The ADAP crisis further creates wide disparities of care depending on where a person lives.

"I think the real danger that this results in are different levels of care and health care opportunities for people living in different states," Schaefer told EDGE. "People in many states will face compromised care if the places where they live are less able to create and maintain a robust ADAP."

In response to the crisis, many states have either sustained -- or in some cases, increased -- their ADAP funding. But it has simply not been enough in many cases. Jeff Graham, executive director of Georgia Equality, said the program has been popular with state legislatures, even as Georgia’s state budget has been cut by nearly 25 percent overall over the past two years. Georgia’s ADAP waiting list is expected to swell to as much as 1300 individuals by the summer without additional funding.

"The state has done their due diligence in maintaining their funding for this program," Graham said, but it’s important to recognize in these sorts of financial crises that this issue is a federal one and not just a state issue."

In their hopes to restore federal funding for ADAP, HIV/AIDS advocates are coming up against a new Congress in Washington that is looking to cut their spending wherever possible.

Some GOP don’t want any funding
Some Republican leadership in recent days has even questioned whether AIDS programs should receive government funding.

On Jan. 10, North Carolina State Senator Larry Brown (R) believes many patients don’t deserve any help.

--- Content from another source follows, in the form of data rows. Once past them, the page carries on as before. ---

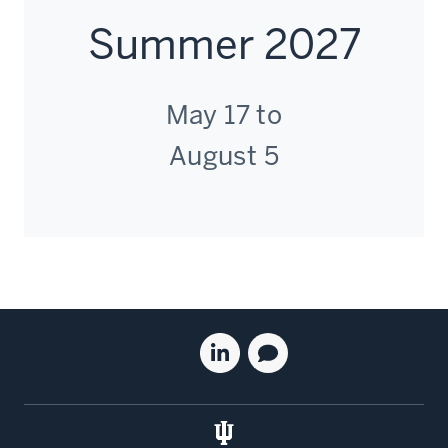
Summer 2027
May 17 to
August 5
Social
Linkedin
Blog
media
for
for
the
the
Kelley
Kelley
School
School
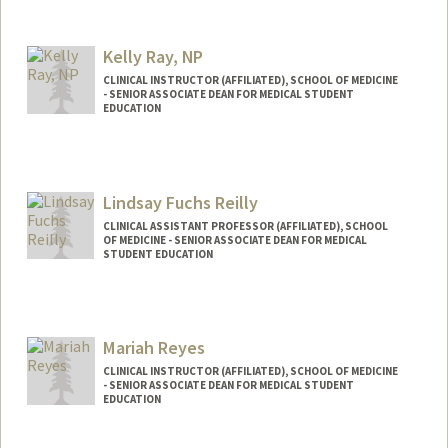
Kelly Ray, NP
CLINICAL INSTRUCTOR (AFFILIATED), SCHOOL OF MEDICINE
- SENIOR ASSOCIATE DEAN FOR MEDICAL STUDENT
EDUCATION
Lindsay Fuchs Reilly
CLINICAL ASSISTANT PROFESSOR (AFFILIATED), SCHOOL
OF MEDICINE - SENIOR ASSOCIATE DEAN FOR MEDICAL
STUDENT EDUCATION
Mariah Reyes
CLINICAL INSTRUCTOR (AFFILIATED), SCHOOL OF MEDICINE
- SENIOR ASSOCIATE DEAN FOR MEDICAL STUDENT
EDUCATION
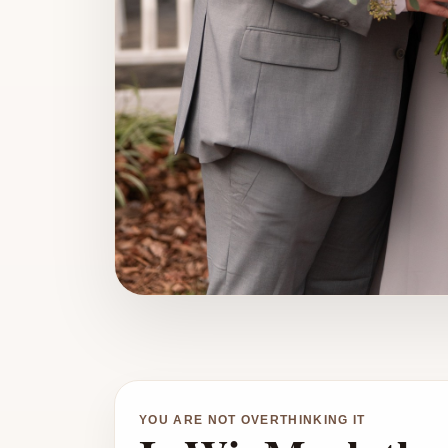
YOU ARE NOT OVERTHINKING IT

While not opposed to government support for HIV-positive children, Brown argues HIV-infected adults "caused [their infection] by the way they live." North Carolina is another of the 10 states currently running an ADAP waitlist.

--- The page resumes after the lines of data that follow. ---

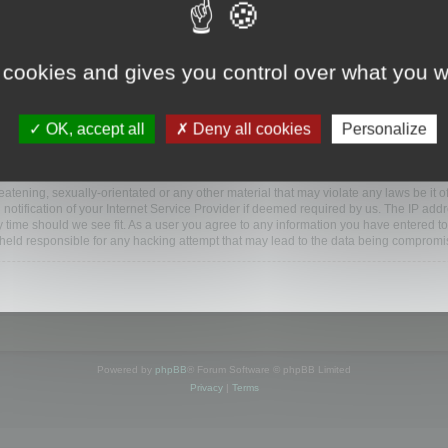
ootools.com/forum”), you agree to be legally bound by the following terms. If you do 
 cookies and gives you control over what you w
 our utmost in informing you, though it would be prudent to review this regularly
ded.
OK, accept all
Deny all cookies
Personalize
BB software”, “www.phpbb.com”, “phpBB Limited”, “phpBB Teams”) which is a bulletin
BB software only facilitates internet based discussions; phpBB Limited is not respo
bb.com/
.
atening, sexually-orientated or any other material that may violate any laws be it o
ification of your Internet Service Provider if deemed required by us. The IP addres
y time should we see fit. As a user you agree to any information you have entered to
e held responsible for any hacking attempt that may lead to the data being compromi
Powered by
phpBB
® Forum Software © phpBB Limited
Privacy
|
Terms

While noting that ADAP has a few Republican champions in Washington, D.C. -- including Senator Richard Burr (R-N.C.) and Senator Enzi (R-Wyoming) -- Lefert acknowledged their effort to garner support for the program will be "slightly more difficult" this year, when compared to last.

Schaefer added that while there is a precedent for the federal government stepping in with emergency funding for ADAP - as President George W. Bush did in 2004 - these are different economic and social times today. And while healthcare reform will likely contribute to a better atmosphere for those infected with HIV/AIDS when it is enacted in 2014, that reform has also come under threat of repeal by Republican leadership.

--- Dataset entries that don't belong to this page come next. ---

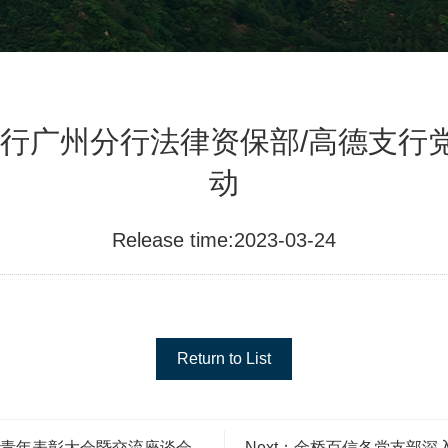
行广州分行法律资保部/高德支行党
动
Release time:2023-03-24
Return to List
五四青年表彰大会暨交流座谈会
Next：金桥百信各党支部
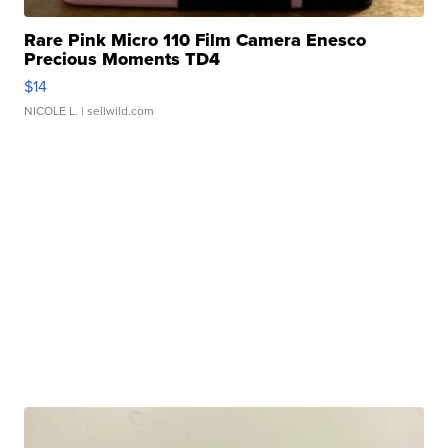
Rare Pink Micro 110 Film Camera Enesco
Precious Moments TD4
$14
NICOLE L.
| sellwild.com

"We’re not dismal on that possibility but the issue needs to be addressed presently," Schaefer said. "The federal government is not reacting in a sufficient way to address the recent [ADAP] crisis ... This crisis holds implications for so many more people than just that one individual and in the long run, it is more cost efficient to fund ADAP."

Lefert added that it is important that lawmakers hear about the ADAP issue, as it often has been overshadowed by other legislation and - therefore - not even on the radar of many leaders. Without action, she said, more states run the risk of instituting waiting lists, holding potentially grave repercussions for the virus’s continued spread into at-risk communities.

"Whether folks are in states with waiting lists or not, we need to make sure their members of Congress know this is an important issue and that it affects the community," Lefert said. "The new members of Congress especially need to know about the system of care we have for people with HIV in this country and how it really is struggling."